Scores on the PANAS did not differ between treatments before drug administration (for all, P > .9).

However, after drug administration, the PANAS score on the positive affect scale was significantly greater in the LSD treatment condition than in both the Pla and Ket+LSD treatment conditions (for all, P < .05).

The score on the negative affect scale was also greater in the LSD treatment condition than in the Pla treatment condition (P < .05).
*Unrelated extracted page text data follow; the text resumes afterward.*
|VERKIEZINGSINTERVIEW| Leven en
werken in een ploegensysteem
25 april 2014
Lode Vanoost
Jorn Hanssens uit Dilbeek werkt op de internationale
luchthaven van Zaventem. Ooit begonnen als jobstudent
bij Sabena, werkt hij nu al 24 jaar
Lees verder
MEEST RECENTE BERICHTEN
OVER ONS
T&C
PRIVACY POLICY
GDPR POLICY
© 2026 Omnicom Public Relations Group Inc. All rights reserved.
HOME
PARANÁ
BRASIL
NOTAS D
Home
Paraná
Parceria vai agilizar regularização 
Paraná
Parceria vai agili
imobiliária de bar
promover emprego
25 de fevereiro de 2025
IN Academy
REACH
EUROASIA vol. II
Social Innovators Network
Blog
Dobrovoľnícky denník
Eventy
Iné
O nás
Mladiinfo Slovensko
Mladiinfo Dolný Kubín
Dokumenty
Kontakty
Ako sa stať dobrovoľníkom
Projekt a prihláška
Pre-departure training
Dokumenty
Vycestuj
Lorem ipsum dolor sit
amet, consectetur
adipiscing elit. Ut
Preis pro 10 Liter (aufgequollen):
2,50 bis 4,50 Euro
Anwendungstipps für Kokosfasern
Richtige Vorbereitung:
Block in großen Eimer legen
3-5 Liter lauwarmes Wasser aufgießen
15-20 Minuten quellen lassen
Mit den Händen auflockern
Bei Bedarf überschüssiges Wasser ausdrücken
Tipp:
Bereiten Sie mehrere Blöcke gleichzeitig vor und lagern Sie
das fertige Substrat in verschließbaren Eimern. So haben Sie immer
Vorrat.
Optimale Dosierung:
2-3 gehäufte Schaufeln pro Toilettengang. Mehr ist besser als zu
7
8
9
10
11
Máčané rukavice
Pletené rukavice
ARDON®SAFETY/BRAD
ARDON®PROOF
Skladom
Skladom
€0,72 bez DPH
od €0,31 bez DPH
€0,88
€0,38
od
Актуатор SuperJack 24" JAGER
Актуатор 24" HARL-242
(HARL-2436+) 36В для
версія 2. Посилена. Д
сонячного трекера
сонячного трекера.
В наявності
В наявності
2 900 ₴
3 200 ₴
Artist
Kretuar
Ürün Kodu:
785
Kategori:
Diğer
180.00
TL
Scores did not differ between the Pla and Ket+LSD treatment conditions for either the positive or negative affect scale (for all, P > .9).

Significant effects were found for the self>other contrast in the right and left middle temporal gyrus (P < .05).

When the researchers compared the self>other contrast between Pla and LSD treatment conditions, they observed a greater blood oxygen–level dependent (BOLD) signal in the left posterior cingulate cortex (PCC) in the Pla condition, compared to LSD (P < .05).

However, for the selfjoint>selfnonjoint contrast, the analysis revealed significantly higher BOLD signal in the medial prefrontal cortex in the Pla condition (P < .05).

When they compared the self>other contrast between Ket+LSD and LSD treatment conditions, they found a significantly higher BOLD signal in the left PCC and the right middle temporal gyrus after Ket+LSD treatment (P < .05).

Moreover, comparison of the otherjoint>othernonjoint contrast revealed a significant increase in BOLD signal in the left PCC and the left middle temporal gyrus after Ket+LSD treatment (P < .05).

No significant differences between Ket+LSD and Pla treatment conditions were observed.

There was a significantly longer latency period for establishing JA in the LSD condition than in the Pla and the Ket+LSD conditions.

A significant positive correlation was found between the LSD-induced decrease in BOLD signal in the PCC in the self>other contrast, compared to both Pla and LSD+Ket.

The LSD-induced decrease in BOLD signal in the PCC, compared to both Pla and Ket+LSD in the self>other contrast, was significantly correlated with the 5D-ASC scale score regarding “changed meaning of percepts.”

“Our results show that LSD decreased the response to participation in self- compared to other-initiated social interaction in the PCC and the temporal gyrus — more precisely, the angular gyrus,” the authors comment.

The PCC is part of the cortical midline structures, which are important in generating a model of the self and are involved in disturbances of self-experience in schizophrenia patients.

“What’s new about this study is that self-reported alteration in the sense of self also holds true in social interaction settings,” Preller reported.

“It was also surprising that we were able to block effects of LSD on self-other differentiation and social interaction by blocking the serotonin-2A receptor, since LSD stimulates a lot of receptors,” she said.

Treating Intertwined Deficits

Commenting on the study for Medscape Medical News, George Greer, MD, president of the Heffter Research Institute, who was not involved with the study, said the research utilizes a “new method” that “can lead to better understanding of how brain changes affect our ability to understand and participate in social relationships, and hopefully find ways to improve them in people with a variety of psychiatric problems.”

He called LSD “an effective tool for studying how our nervous system processes our sense of identity and how social relationships affect our state of mind.”

Preller suggested that a “take-home message for people who think about developing new medications is that we should consider the serotonin-2A receptor when we want to treat intertwined deficits on social cognition and self-perception.”

The study was supported by grants from the Heffter Research Institute, the Swiss Neuromatrix Foundation, the Usona Institutem, and the Swiss National Science Foundation. The authors have disclosed no relevant financial relationships. Dr Greer is the president of Heffter Research Institute but was not involved in the design or execution of the study.